At any rate, I have no intention to have a long stay with any tweakers, that's for sure.


----------



## wildboy860

FUCK METH!!! I lived across the street from a house full of meth heads in Phoenix for 3 months.


----------



## little_owl

I was living for a really short while in a house in Portland, OR and the room I got had someone in it before me who got kicked out for making crystal meth there and I've always wondered if with it being made there is what contributed to the people in that house being fucked up crazy. There were a bunch of people in the house and whenever two people were in the same room they would start arguing and getting so loud. And the owner of the house carried a loaded gun with him everywhere and would just start screaming at people. One of the roommates told me that the place gets raided way too often by cops or whoever looking for drugs which is odd. I was only there for a week because it was just insane.


----------



## madewithpaint

tweakers are bad news bears.


----------



## headwound

The first day I was in Hollywood I got black out drunk after two of my road dogs went to jail and came out of the black out hitting a meth pipe (first time I'd ever smoked meth), spent the rest of the night laying in some empty lot watching a guy dig through a giant pile of trash looking for his rinse or something.
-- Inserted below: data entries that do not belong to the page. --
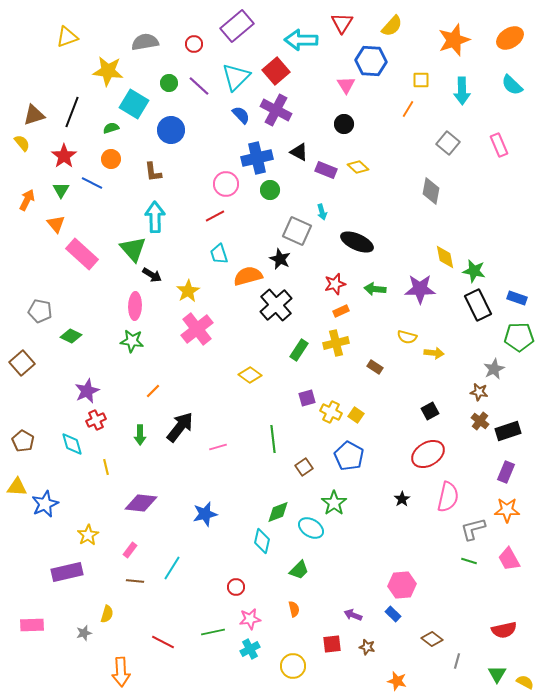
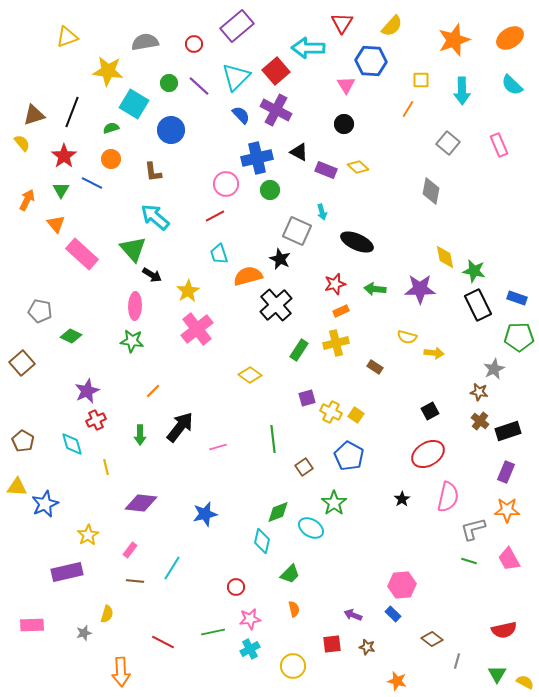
cyan arrow at (301, 40): moved 7 px right, 8 px down
cyan arrow at (155, 217): rotated 48 degrees counterclockwise
green trapezoid at (299, 570): moved 9 px left, 4 px down
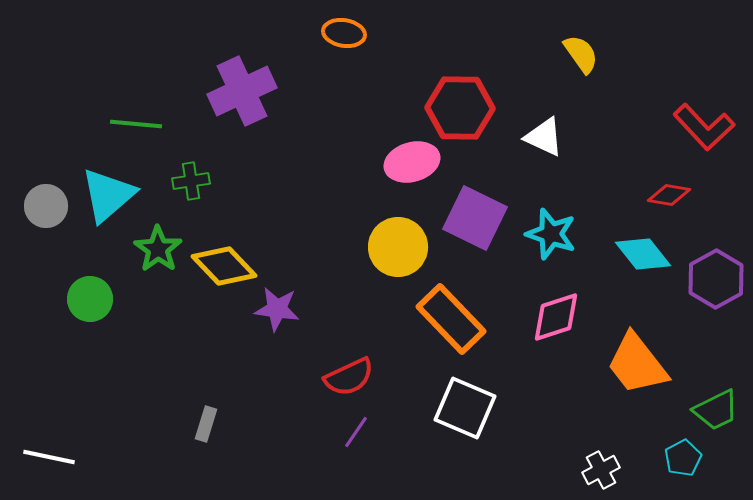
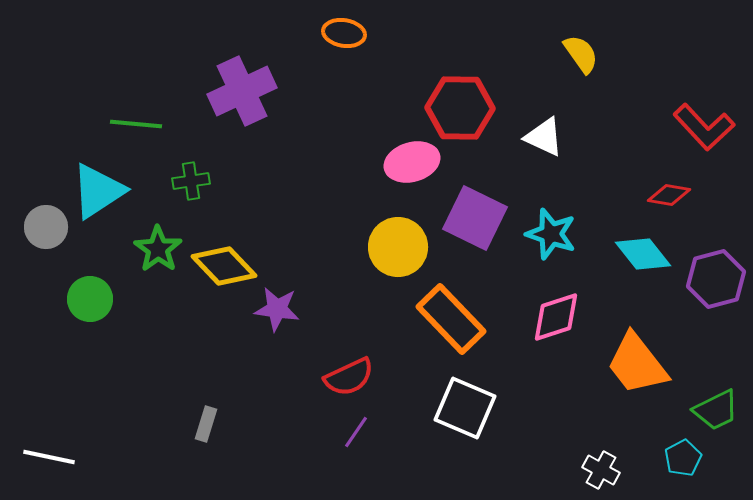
cyan triangle: moved 10 px left, 4 px up; rotated 8 degrees clockwise
gray circle: moved 21 px down
purple hexagon: rotated 14 degrees clockwise
white cross: rotated 33 degrees counterclockwise
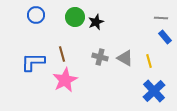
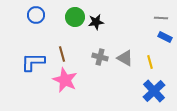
black star: rotated 14 degrees clockwise
blue rectangle: rotated 24 degrees counterclockwise
yellow line: moved 1 px right, 1 px down
pink star: rotated 20 degrees counterclockwise
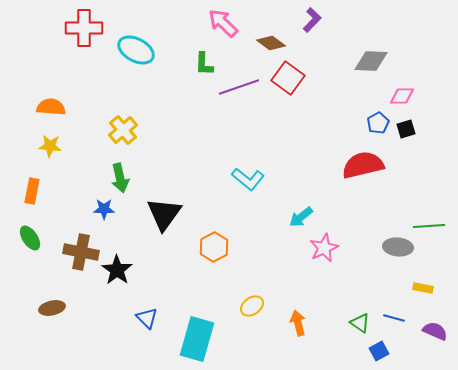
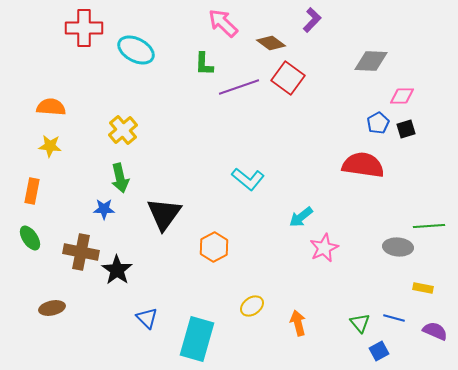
red semicircle: rotated 21 degrees clockwise
green triangle: rotated 15 degrees clockwise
Meth sucks, tweakers suck.


----------



## shwillyhaaa

i can smell tweakers miles away...
i hate meth, and dislike people who let it rule their life.
really there are so many cooler drugs that make you enjoyable to be around.
i just dont see the big attraction with having no teeth, being creepy, and being alone.
so yes i agree, you really cant trust them most of the time


----------



## Eden

Hardcore druggies are -always- trouble.

No exceptions.


----------



## farmer john

beware the black tooth(stub) demons!!!!
i had one try to steal my dam belt buckle... while i was wearing it in public! needless to say that is now a toothless demon but still dam crazy blokes


----------



## drinksoda

tweakers are taking over


----------